Because "bucket" is a well-defined term-of-the-art with regard to cuckoo hashes, because Erich has demonstrated deep knowledge of similar algorithms in the past, because I've been thinking about improving the memory locality of cuckoo hashes for years, and because I would have used approximately the same phrasing as Erich did to describe the memory locality advantages of "buckets".

If they say that using "buckets" can mean the same locality of memory references as linear probing, their interpretation of what "buckets" mean must deal with that problem in some way.

Not only do buckets "deal" with locality, because of the granular nature of cachelines and parallel abilities of memory controllers, searching two compact small regions turns out to be just as searching one region of twice the size. Vectorized linear probing and SIMD cuckoo hashes are so similar that your question very likely indicates that you are not using the same terminology as others are.

Here's paper that offers a good comparison:

  Rethinking SIMD Vectorization for In-Memory Databases
  Polychroniou, Roghaven, and Ross (2015)

http://www.cs.columbia.edu/~orestis/sigmod15.pdf

doomrobo · on Aug 31, 2016

It's the same problem though. As the other comment said, you have 2 uncorrelated memory locations. If you check the first one and your element isn't there, then checking the second one will probably incur a cache miss.

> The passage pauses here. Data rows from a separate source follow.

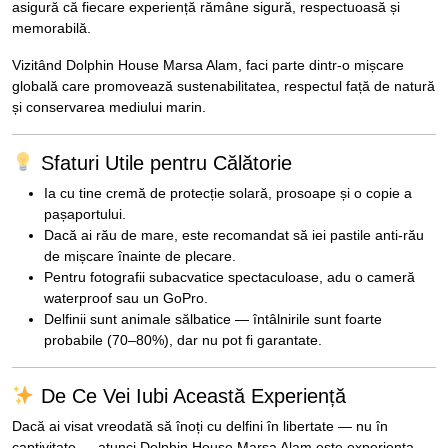
asigură că fiecare experiență rămâne sigură, respectuoasă și
memorabilă.
Vizitând Dolphin House Marsa Alam, faci parte dintr-o mișcare
globală care promovează sustenabilitatea, respectul față de natură
și conservarea mediului marin.
Sfaturi Utile pentru Călătorie
Ia cu tine cremă de protecție solară, prosoape și o copie a
pașaportului.
Dacă ai rău de mare, este recomandat să iei pastile anti-rău
de mișcare înainte de plecare.
Pentru fotografii subacvatice spectaculoase, adu o cameră
waterproof sau un GoPro.
Delfinii sunt animale sălbatice — întâlnirile sunt foarte
probabile (70–80%), dar nu pot fi garantate.
De Ce Vei Iubi Această Experiență
Dacă ai visat vreodată să înoți cu delfini în libertate — nu în
captivitate — atunci Dolphin House Marsa Alam este experiența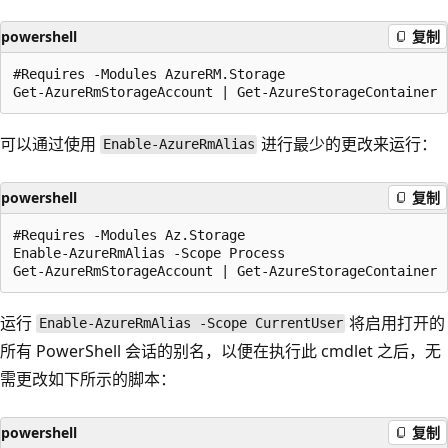
powershell
复制
#Requires -Modules AzureRM.Storage

可以通过使用
进行最少的更改来运行：
Enable-AzureRmAlias
powershell
复制
#Requires -Modules Az.Storage

Enable-AzureRmAlias -Scope Process

运行
将启用打开的
Enable-AzureRmAlias -Scope CurrentUser
所有 PowerShell 会话的别名，以便在执行此 cmdlet 之后，无
需更改如下所示的脚本：
powershell
复制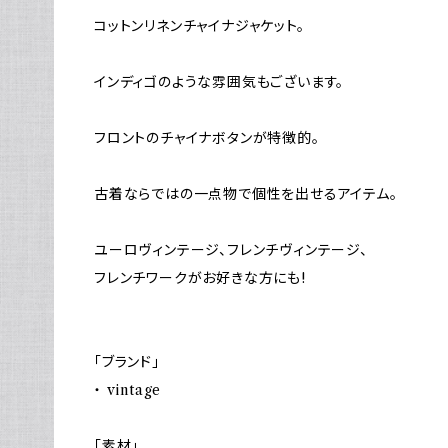
コットンリネンチャイナジャケット。
インディゴのような雰囲気もございます。
フロントのチャイナボタンが特徴的。
古着ならではの一点物で個性を出せるアイテム。
ユーロヴィンテージ、フレンチヴィンテージ、
フレンチワークがお好きな方にも!
「ブランド」
・ vintage
「素材」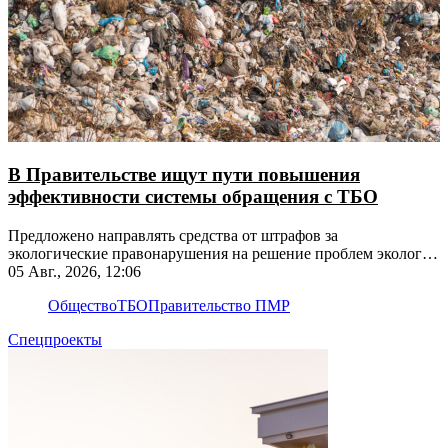
В Правительстве ищут пути повышения
эффективности системы обращения с ТБО
Предложено направлять средства от штрафов за
экологические правонарушения на решение проблем экологии
на этих территориях
05 Авг., 2026, 12:06
Общество
ТБО
Правительство ПМР
Спецпроекты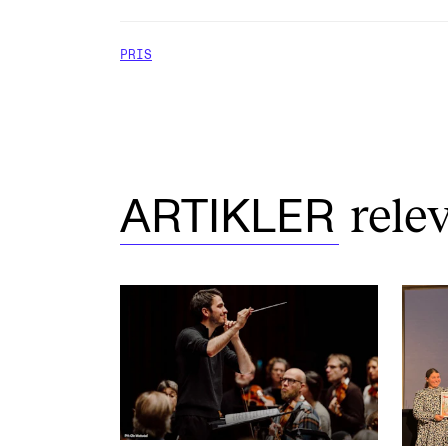
PRIS
rele
ARTIKLER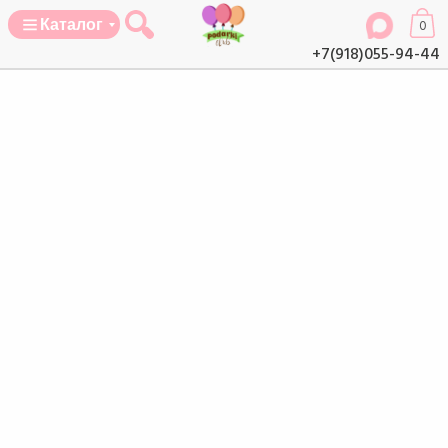
Каталог
0
+7(918)055-94-44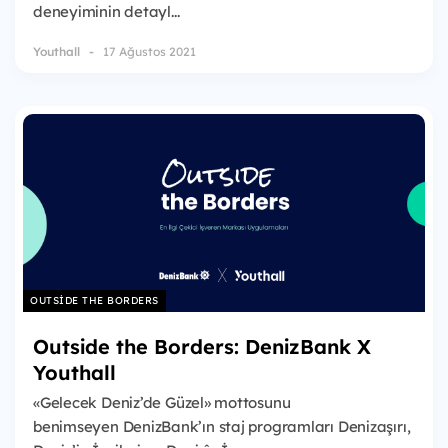
deneyiminin detayl...
Youthall
17 Ağustos 2021
OUTSIDE THE BORDERS
Outside the Borders: DenizBank X
Youthall
«Gelecek Deniz’de Güzel» mottosunu
benimseyen DenizBank’ın staj programları Denizaşırı,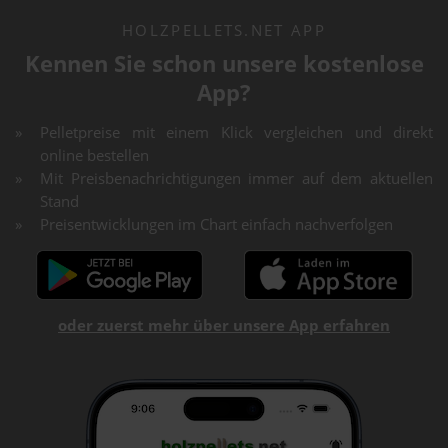
HOLZPELLETS.NET APP
Kennen Sie schon unsere kostenlose
App?
Pelletpreise mit einem Klick vergleichen und direkt
online bestellen
Mit Preisbenachrichtigungen immer auf dem aktuellen
Stand
Preisentwicklungen im Chart einfach nachverfolgen
oder zuerst mehr über unsere App erfahren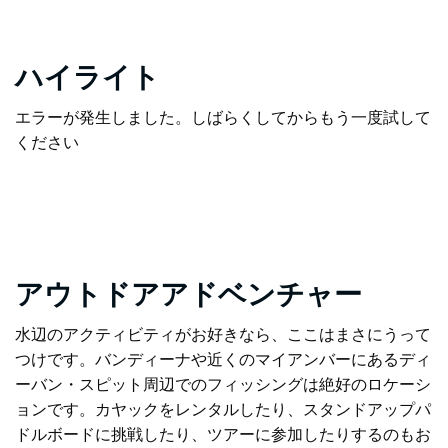
ハイライト
エラーが発生しました。しばらくしてからもう一度試して
ください
アウトドアアドベンチャー
水辺のアクティビティがお好きなら、ここはまさにうって
つけです。バンディーナや近くのマイアンバーにあるディ
ーバン・スピット周辺でのフィッシングは絶好のロケーシ
ョンです。カヤックをレンタルしたり、スタンドアップパ
ドルボードに挑戦したり、ツアーに参加したりするのもお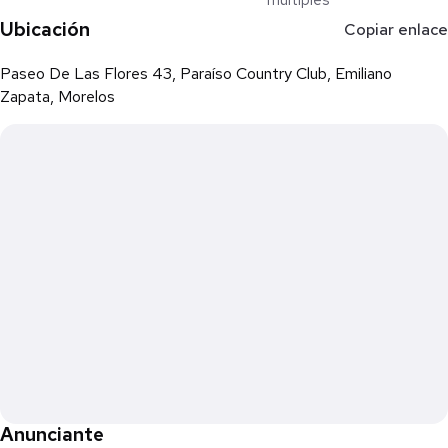
Ubicación
Copiar enlace
Paseo De Las Flores 43, Paraíso Country Club, Emiliano
Zapata, Morelos
Anunciante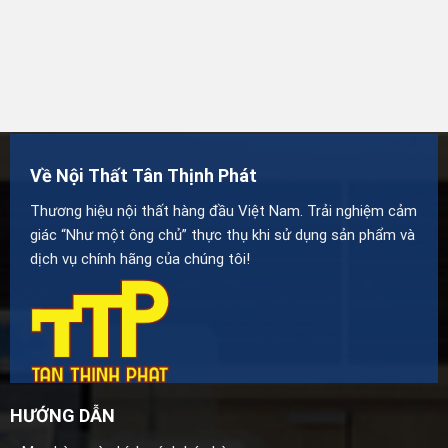
Về Nội Thất Tân Thịnh Phát
Thương hiệu nội thất hàng đầu Việt Nam. Trải nghiệm cảm
giác “Như một ông chủ” thực thụ khi sử dụng sản phẩm và
dịch vụ chính hãng của chúng tôi!
HƯỚNG DẪN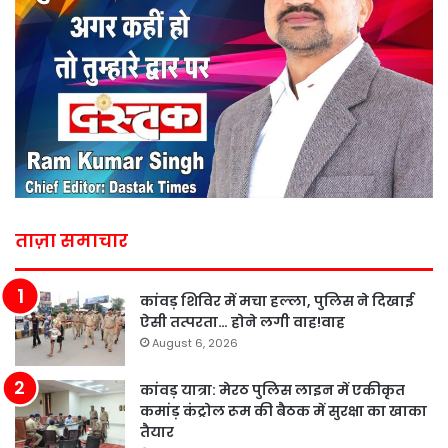
ताज़ा समाचार
कांवड़ शिविर में मचा हल्ला, पुलिस ने दिखाई
ऐसी तत्परता… होने लगी वाह!वाह
August 6, 2026
कांवड़ यात्रा: मेरठ पुलिस लाइन में एकीकृत
कमांड़ कंट्रोल रूम की बैठक में सुरक्षा का खाका
तैयार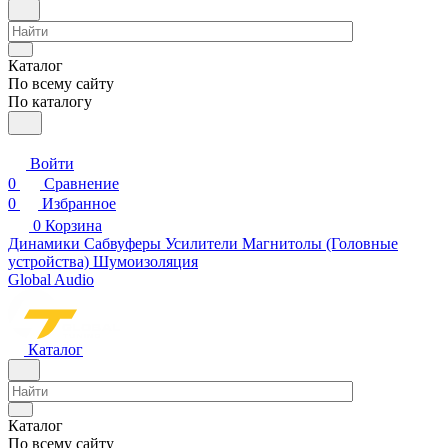
Каталог
По всему сайту
По каталогу
Войти
0
Сравнение
0
Избранное
0
Корзина
Динамики
Сабвуферы
Усилители
Магнитолы (Головные
устройства)
Шумоизоляция
Global Audio
Каталог
Каталог
По всему сайту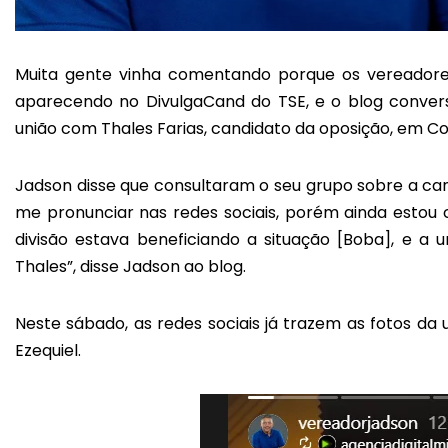
Muita gente vinha comentando porque os vereadores
aparecendo no DivulgaCand do TSE, e o blog conve
união com Thales Farias, candidato da oposição, em Cor
Jadson disse que consultaram o seu grupo sobre a can
me pronunciar nas redes sociais, porém ainda estou
divisão estava beneficiando a situação [Boba], e 
Thales”, disse Jadson ao blog.
Neste sábado, as redes sociais já trazem as fotos da
Ezequiel.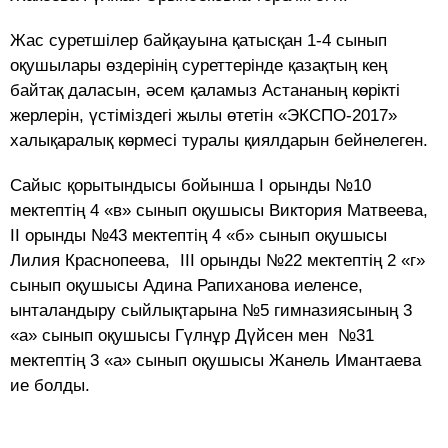
Жас суретшілер байқауына қатысқан 1-4 сынып
оқушылары өздерінің суреттерінде қазақтың кең
байтақ даласын, әсем қаламыз Астананың көрікті
жерлерін, үстіміздегі жылы өтетін «ЭКСПО-2017»
халықаралық көрмесі туралы қиялдарын бейнелеген.
Сайыс қорытындысы бойынша І орынды №10
мектептің 4 «в» сынып оқушысы Виктория Матвеева,
ІІ орынды №43 мектептің 4 «б» сынып оқушысы
Лилия Краснопеева, ІІІ орынды №22 мектептің 2 «г»
сынып оқушысы Адина Рапиханова иеленсе,
ынталандыру сыйлықтарына №5 гимназиясының 3
«а» сынып оқушысы Гүлнұр Дүйсен мен №31
мектептің 3 «а» сынып оқушысы Жанель Имантаева
ие болды.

The difference between linear probing and buckets is a big one: buckets are linked lists. That means that hitting a bucket doesn't pull everything else inside the bucket into the CPU cache. So iterating through the bucket may incur a cache miss for every element. On the other hand, linear probing in open addressing does away with buckets and instead searches the neighbors of the collision. Because they're nearby in memory, it's a lot quicker to search.

pkhuong · on Aug 31, 2016

You can have preallocated buckets in an array. What's the difference you ask? When you have more elements per buckets, the variance becomes smaller as a fraction of the bucket's size. Imagine you had a hash table with buckets of 1000 elements. You'd probably feel comfortable with a 90% load even without any strategy to handle bucket overflow except growing and rehashing. Obviously, the downside is that we have to do more work to search in buckets.